An S&P 500 ETF won’t make you rich overnight. But for patient investors willing to ride out market ups and downs, it remains one of the simplest and most effective tools available.

Interested in investing in SPY/VOO/IVV/CSPX/SPYL or S27? Just enter the ticker code and add them to your POEMS watchlist!


ETF TickerIssuerListed OnPayment Method
SPYState Street (SPDR)NYSECash
IVVBlackRock (iShares)NYSECash
VOOVanguardNYSECash
CSPXBlackRock (iShares)LSECash
SPYLState Street (SPDR)LSECash
S27State Street (SPDR)SGXCash & SRS

Looking to dollar-cost average and invest regularly? Explore recurring order and Share Builder Plan.

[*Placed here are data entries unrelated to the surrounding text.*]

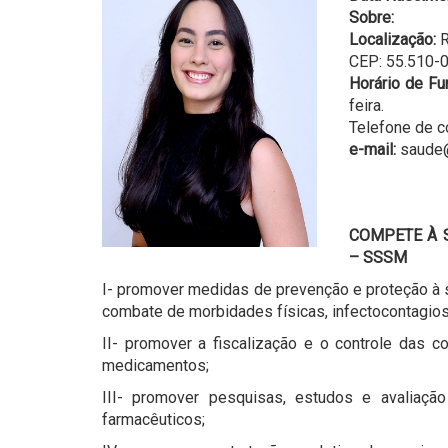
Sobre:
Localização:
R
CEP: 55.510-0
Horário de Fu
feira.
Telefone de c
e-mail:
saude@
COMPETE À 
– SSSM
I- promover medidas de prevenção e proteção à s
combate de morbidades físicas, infectocontagiosa
II- promover a fiscalização e o controle das c
medicamentos;
III- promover pesquisas, estudos e avaliaç
farmacêuticos;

Subscribe for free US live prices for SPY/VOO/IVV

Subscribe for free SGX enhanced market depth for S27


Glossary

What is S&P 500?

The S&P 500 (Standard & Poor’s 500) is widely regarded as one of the best single gauge of large-cap U.S. equities. It tracks the stock performance of roughly 500 of the largest companies listed on U.S. stock exchanges, capturing approximately 80% coverage of available market capitalization


What is UCTIS ETF?

A UCITS ETF is a publicly traded investment fund that complies with strict European Union regulations designed to protect retail investors. It ensures high liquidity, asset safety through independent custodian banks, and forced diversification to prevent over-exposure to any single stock. For international investors, it serves as a highly popular, tax-efficient alternative to U.S.-domiciled ETFs, potentially helping to reduce exposure to US withholding and estate tax considerations.